The International Energy Agency (IEA) has lowered its foreca

(Comprehensive Report) The International Energy Agency (IEA), headquartered in Paris, France, lowered its forecast for global oil demand growth in 2024 in its latest monthly oil market report. This news has exacerbated market concerns that weak economic growth and the acceleration of the energy transition might curb fossil fuel consumption, putting downward pressure on international oil prices. 

Key information points: 

Downward revision of demand growth forecast: The IEA has lowered its forecast for global oil demand growth in 2024 by approximately 150,000 barrels per day. Currently, it expects an annual growth of around 1.1 million barrels per day. This is the second consecutive time that the IEA has lowered its growth forecast since the beginning of this year. The report indicates that the main reason is the weak performance of oil consumption data in developed industrial countries, especially in Europe. 
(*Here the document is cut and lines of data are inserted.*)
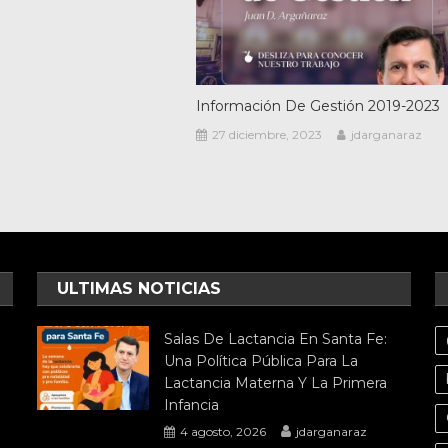
Información De Gestión 2019-2023
27 diciembre, 2023
jdarganaraz
ULTIMAS NOTICIAS
Salas De Lactancia En Santa Fe:
Una Política Pública Para La
Lactancia Materna Y La Primera
Infancia
4 agosto, 2026
jdarganaraz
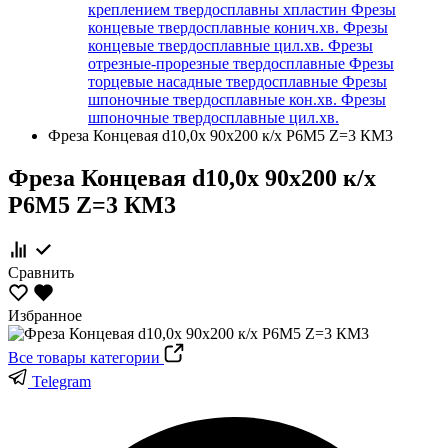
креплением твердосплавны хпластин
Фрезы
концевые твердосплавные конич.хв.
Фрезы
концевые твердосплавные цил.хв.
Фрезы
отрезные-прорезные твердосплавные
Фрезы
торцевые насадные твердосплавные
Фрезы
шпоночные твердосплавные кон.хв.
Фрезы
шпоночные твердосплавные цил.хв.
Фреза Концевая d10,0х 90х200 к/х Р6М5 Z=3 КМ3
Фреза Концевая d10,0х 90х200 к/х
Р6М5 Z=3 КМ3
Сравнить
Избранное
Все товары категории
Telegram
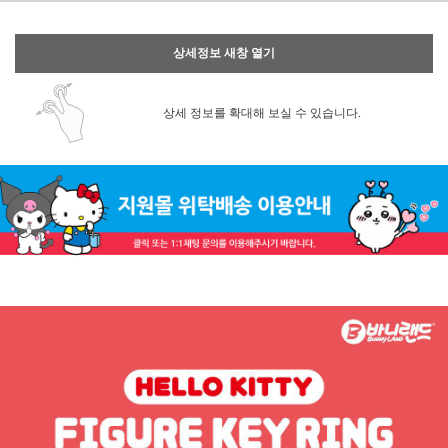
상세정보 새창 열기
상세 정보를 확대해 보실 수 있습니다.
In stark contrast to the views of OPEC+: The pessimistic forecast of the IEA is in sharp contrast to the optimistic stance of the Organization of the Petroleum Exporting Countries and its allies (OPEC+). In its recent report, OPEC insisted that global oil demand would maintain strong growth in 2024, with an expected increase of 2.25 million barrels per day. The gap between the predictions of these two authoritative institutions is as high as over 1 million barrels per day, triggering widespread debate in the market about the future trajectory. 

Market Impact and Oil Price Response: Influenced by the IEA report, international oil prices dropped immediately on the day of its release. As of the time of this writing, the Brent crude oil futures price is hovering around $82 per barrel, while the US West Texas Intermediate (WTI) crude oil futures price is fluctuating around $78 per barrel. Market analysts point out that in addition to the uncertain demand outlook, the increase in US crude oil inventories and the expectation that "the high-interest-rate environment will persist for longer" have all contributed to the suppression of oil prices. 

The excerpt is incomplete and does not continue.